The 2004 presidential campaign has changed the way information is acquired, events are organized, and money is raised. The Internet has become big-time for the first time, and nothing in the political process will ever be the same. Credit the Howard Dean campaign with its cadres of young supporters for being the first to actualize the Web's potential to sell ideas, create a movement, and develop a grassroots funding system. Never again will a candidate run for a national political office without a full-blown Web strategy as a major campaign component.

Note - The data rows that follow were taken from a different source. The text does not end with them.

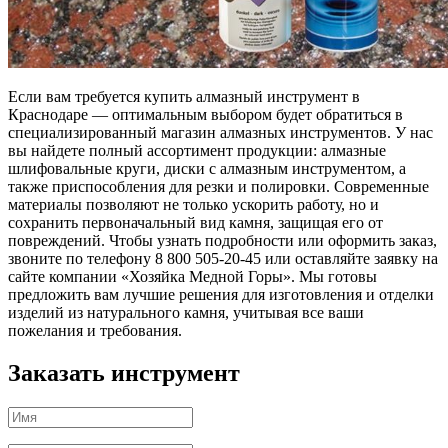
Если вам требуется купить алмазный инструмент в
Краснодаре — оптимальным выбором будет обратиться в
специализированный магазин алмазных инструментов. У нас
вы найдете полный ассортимент продукции: алмазные
шлифовальные круги, диски с алмазным инструментом, а
также приспособления для резки и полировки. Современные
материалы позволяют не только ускорить работу, но и
сохранить первоначальный вид камня, защищая его от
повреждений. Чтобы узнать подробности или оформить заказ,
звоните по телефону 8 800 505-20-45 или оставляйте заявку на
сайте компании «Хозяйка Медной Горы». Мы готовы
предложить вам лучшие решения для изготовления и отделки
изделий из натурального камня, учитывая все ваши
пожелания и требования.
Заказать инструмент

But the change won't stop with politics. I can't help but believe that what the Web is doing to political campaigns, it will also do to commerce. We've already seen a steadily increasing reliance on the Web for pre-purchase research and actual buying by both individuals and businesses. The "Webizing" of the 2004 presidential campaign will accelerate that trend. In fact, I think the day will come when we look back and identify 2004 as a time when the Web made another quantum leap in our collective consciousness.
Young, Web-savvy organizers have delivered the Web to politics, and their contemporaries are listening. A joint Pew Research Center for The People & The Press and Pew Internet & American Life Project survey has identified that those between the ages of 18 and 29 are nearly three times more likely to turn regularly to the Internet as a campaign information source than those over the age of 50. Regardless of age, the Internet is the fastest rising campaign information source in a fractured media landscape. According to the survey, the number of Americans who cite the Internet as their first or second major source for campaign information has risen 85% since the 2000 election.
After the election, there is no reason to believe that these people will walk away from the Internet as a major information source for things that matter to them. Given the news coverage of the Web's impact on the election process that will probably appear, it is more likely that even greater numbers of people will be drawn to the Internet as a primary source.
So, what's it all mean for businesses? As a result of the 2004 election, look for faster adoption of the Web as a daily news and information source by the public at large. Look for Internet advertising and marketing to grow more rapidly. Look for innovative new technologies to spring up to take advantage of this fast rising trend. And finally look for a way for your company to gain from this development earlier rather than later.